- Born: 1855 Lisbon, Portugal
- Died: Unknown
- Known for: First Portuguese woman doctor

= Elisa Augusta da Conceição Andrade =

First Portuguese female doctor (born 1855)

Elisa Augusta da Conceição Andrade (1855–?) was a Portuguese medical doctor, being the first woman to practice this profession in Portugal, from 1889.

==Career==
Andrade was born in Lisbon, probably in 1855. She enrolled to study medicine at the Escola Politécnica of Lisbon (later the Faculty of Sciences of the University of Lisbon) in 1880, at the age of 25. In 1889 she opened her own practice in Lisbon, in the square now known as Largo Trindade Coelho, specialising in the treatment of women and children.

On September 1, 1889, the Diário de Notícias newspaper announced that:

D. Elisa Augusta da Conceição Andrade, who completed her course at the Medical School of Lisbon this year, opened an office for women and children. This is finally the first big step towards the emancipation of women in Portugal! In a little while, maybe a year from now, two new doctors, trained by the Porto school, will join that one, and their example will be followed and others will follow ……

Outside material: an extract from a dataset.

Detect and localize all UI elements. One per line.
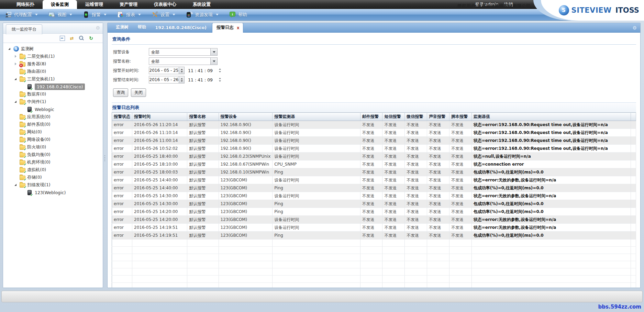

It appears that she was not well received by her fellow male students, one of whom, writing in 1925, 35 years after the course ended, recalled her as being "short, thin and ugly" and alleged that she washed infrequently. He noted that she was poor, relying on class notes rather than buying textbooks. He also alleged that the patients in the Hospital de São José, a Lisbon hospital specialising in surgery where the students trained, were reluctant to be observed by her.
==Controversy==
Although Andrade was registered at the college from 1880 and the story in the Diário de Notícias in 1889 would appear to confirm that she did practice medicine, there is controversy as to whether she actually qualified as a doctor. Researchers have been unable to find evidence that she submitted her final dissertation or any indication that she graduated in 1889, the last record being found referring to her passing exams in 1886. Possibly the inability to pay the required fee was the reason for her failure to graduate although the student quoted above also indicated that she had an income from giving music lessons.

==Honours and awards==
- There is a street named the Rua Dra. Elisa Augusta de Andrade in Tavira in the Algarve region of Portugal.